The results of the Church hearings were that
the CIA was effectively crippled for a decade and we were helpless and
blind as a nation.
But the criticism of the NSA will not be muted nor should it be.
The agency is invading our privacy is outrageous ways that are
inconsistent with democratic government and refuses to be honest or open
that defies accountable and transparent governance.
General Petraeus understood that if the military in Iraq attacked
civilians, while it might kill some insurgents, the price of alienating
ordinary Iraqis was not worth it. It is that sort of thinking we
need at the NSA. They must grasp that if they push the envelope on
surveillance and lie about it they will undermine the democratic mandate
they need to operate.
I would have voted to cut off NSA surveillance funding to get their
attention and to penetrate the arrogant, self-involved secrecy which
permeates the agency. It was rejected by seven votes. Next
time, it will probably pass unless or until the NSA gets that it just
can't do stuff like this and get away with it.

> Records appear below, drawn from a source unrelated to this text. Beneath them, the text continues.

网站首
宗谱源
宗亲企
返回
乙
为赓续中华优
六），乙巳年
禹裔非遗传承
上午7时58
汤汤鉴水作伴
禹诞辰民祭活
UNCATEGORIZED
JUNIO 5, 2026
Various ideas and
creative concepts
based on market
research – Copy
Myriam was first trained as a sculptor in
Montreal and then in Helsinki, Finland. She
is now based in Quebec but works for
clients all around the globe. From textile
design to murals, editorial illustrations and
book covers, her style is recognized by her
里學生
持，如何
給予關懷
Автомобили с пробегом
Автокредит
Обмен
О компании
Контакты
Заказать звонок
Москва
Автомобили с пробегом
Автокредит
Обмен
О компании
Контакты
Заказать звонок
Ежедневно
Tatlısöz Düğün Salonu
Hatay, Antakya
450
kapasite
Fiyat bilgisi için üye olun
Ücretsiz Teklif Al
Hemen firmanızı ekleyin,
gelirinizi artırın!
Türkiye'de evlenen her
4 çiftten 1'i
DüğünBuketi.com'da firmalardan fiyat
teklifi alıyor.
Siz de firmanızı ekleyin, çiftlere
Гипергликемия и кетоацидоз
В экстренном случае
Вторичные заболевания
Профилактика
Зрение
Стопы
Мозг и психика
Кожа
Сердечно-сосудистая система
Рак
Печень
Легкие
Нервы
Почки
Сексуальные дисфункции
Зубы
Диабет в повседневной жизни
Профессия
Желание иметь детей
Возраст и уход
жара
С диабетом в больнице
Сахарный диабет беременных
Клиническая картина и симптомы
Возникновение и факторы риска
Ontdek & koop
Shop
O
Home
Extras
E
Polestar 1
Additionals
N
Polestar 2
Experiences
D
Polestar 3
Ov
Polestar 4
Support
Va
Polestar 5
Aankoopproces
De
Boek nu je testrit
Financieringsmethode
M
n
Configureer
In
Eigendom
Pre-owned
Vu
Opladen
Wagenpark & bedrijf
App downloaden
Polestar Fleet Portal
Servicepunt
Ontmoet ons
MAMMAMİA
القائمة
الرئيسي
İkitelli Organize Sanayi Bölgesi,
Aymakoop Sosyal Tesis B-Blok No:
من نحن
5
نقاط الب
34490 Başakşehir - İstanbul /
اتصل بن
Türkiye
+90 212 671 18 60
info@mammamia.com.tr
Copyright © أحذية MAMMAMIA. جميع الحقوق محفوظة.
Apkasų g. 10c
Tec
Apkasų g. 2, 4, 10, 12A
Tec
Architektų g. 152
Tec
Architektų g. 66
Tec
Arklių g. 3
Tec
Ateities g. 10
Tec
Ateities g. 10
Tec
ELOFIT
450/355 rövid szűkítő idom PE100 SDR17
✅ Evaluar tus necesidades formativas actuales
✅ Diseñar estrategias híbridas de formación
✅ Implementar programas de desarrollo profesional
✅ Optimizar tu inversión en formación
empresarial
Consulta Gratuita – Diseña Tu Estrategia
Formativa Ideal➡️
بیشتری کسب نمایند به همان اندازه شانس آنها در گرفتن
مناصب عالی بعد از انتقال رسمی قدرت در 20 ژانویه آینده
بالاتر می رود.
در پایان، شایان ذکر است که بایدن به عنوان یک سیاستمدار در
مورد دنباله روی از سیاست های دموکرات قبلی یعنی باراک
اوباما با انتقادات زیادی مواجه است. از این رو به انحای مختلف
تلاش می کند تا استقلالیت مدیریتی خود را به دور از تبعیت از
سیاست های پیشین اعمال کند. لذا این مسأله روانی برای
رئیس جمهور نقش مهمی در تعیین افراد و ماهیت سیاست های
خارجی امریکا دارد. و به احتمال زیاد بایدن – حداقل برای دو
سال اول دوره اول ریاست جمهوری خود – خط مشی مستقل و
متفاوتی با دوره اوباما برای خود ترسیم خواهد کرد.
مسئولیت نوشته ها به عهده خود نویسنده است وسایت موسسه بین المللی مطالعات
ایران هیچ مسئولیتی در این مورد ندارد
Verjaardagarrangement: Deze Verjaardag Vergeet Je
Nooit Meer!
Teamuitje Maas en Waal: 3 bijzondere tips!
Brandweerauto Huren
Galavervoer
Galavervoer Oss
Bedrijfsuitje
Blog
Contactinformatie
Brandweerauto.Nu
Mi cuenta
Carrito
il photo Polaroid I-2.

If the surveillance is helpful in smashing terror plots, that's just too
bad. The NSA, like the New York Police Department, had just better
come up with ways to stop terrorists that comports with our notions of
privacy and limitations on government action and authority.
Of course, the NSA could go the other way and decide to double-down and
use its access to our secrets to terrify us and suppress dissent.
Then we will be en route to a fascist state. One hopes that's not
on their menu of options, but sometimes I am not so sure.